How Innovation & Technology Help
Novelties in health tech are helping address many of the pain points that lead to burnout and turnover:
- Automation of labor-intensive tasks so nurses can refocus on direct patient care and meaningful clinical interactions.
- Improved safety and ergonomic design to reduce physical strain, lift injuries, fatigue from moving patients manually.
- Reduced risk of patient complications (like pressure injuries), which reduce crisis management, downstream workload, stress, and moral distress.
- Clear, simplified user interfaces, training tools, and standardized workflows to reduce cognitive load.
Studies and projects show that when technology is adopted thoughtfully, with nurses involved in design or implementation, with robust training, and with an eye toward eliminating unnecessary work — it results in improved job satisfaction, fewer errors, less exhaustion.

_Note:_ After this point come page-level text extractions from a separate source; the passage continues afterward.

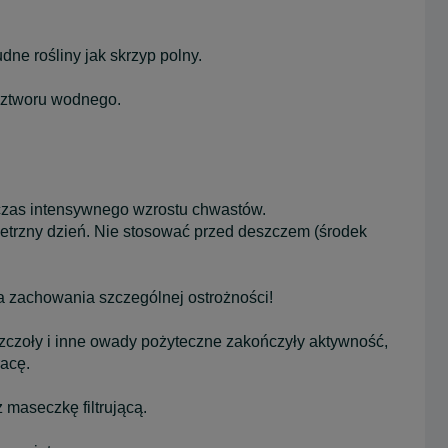
ne rośliny jak skrzyp polny.
oztworu wodnego.
dczas intensywnego wzrostu chwastów.
ietrzny dzień. Nie stosować przed deszczem (środek
zachowania szczególnej ostrożności!
zczoły i inne owady pożyteczne zakończyły aktywność,
racę.
maseczkę filtrującą.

Where the Pronova-O2 Automated Prone Therapy System Fits In
The Pronova-O2 system (by Turn Medical) offers several features that align strongly with nurse retention & recruitment goals:
- Reduced Physical Burden / Lift Injury Risk
Proning a patient manually is labor intensive, involves significant physical effort, and risks injury to caregivers. Pronova-O2 allows a single clinician to make prone/supine position changes, reducing the physical strain and risk of staff injury. - Injury Prevention for Patients → Reduced Stress for Nurses
The system includes the InteliDerm Powered Skin Protection System, which helps mitigate the risk for pressure injuries (face, chest) when patients are proned. Fewer pressure injury complications means less urgent corrective care, less guilt/moral distress, and a potential reduction in the cost to treat patients. - Efficiency & Task Reduction
Because the system is automated, has no removable parts, and is designed with clear guides (placement guide, reference guide, intuitive labels), it reduces staff needed to safely move critically ill patients, reduces time spent on positioning tasks, and simplifies workflows. - Support for High Acuity Settings
In ICUs, transplant cases, ARDS, etc., where proning is necessary, Pronova-O2 can help reduce workload per patient, allow staff to manage more safely, which is especially important when nurse-to-patient ratio and hospital census are high or staffing is lean. - Recruitment Appeal
Nurses considering where to work often ask: Will I be safe? Will I be respected? Will I have tools that help me do my job well (not make it harder)? Working at a facility that uses tools that reduce physical strain and improve patient outcomes can be attractive.
Potential Impact: Retention & Recruitment Metrics
By integrating Pronova-O2 (and similar innovations), facilities can expect to see improvements in:
- Reduced rate of caregiver injuries and resulting leave / turnover
- Fewer pressure injuries, fewer complications that require intensive rescue work
- Better job satisfaction among staff, less moral distress, fewer complaints about physical workload
- Improved new nurse retention (if early in career nurses are not “burned out” by the heavy lifting or crisis moments)
- Enhanced reputation as a “technology forward” employer, which can help in recruiting candidates who want modern, efficient tools
Conclusion
Nurse retention and recruitment are no longer just HR issues — they are deeply tied to how care is delivered, how much burden is placed on front-line staff, and whether the work environment empowers with tools, safety, and efficiency.
Automating manual processes using technology like Pronova-O2, when used correctly, can shift the daily balance for nurses: from fatigue and heavy workload toward efficiency, safety, and more meaningful time with patients.
Health systems that embrace technology — guided by nurse input, designed to reduce physical strain, and proven to improve patient outcomes — are better positioned to retain their teams and attract new talent. Innovation can no longer be viewed as a “nice to have”; it is essential to building a sustainable healthcare workforce.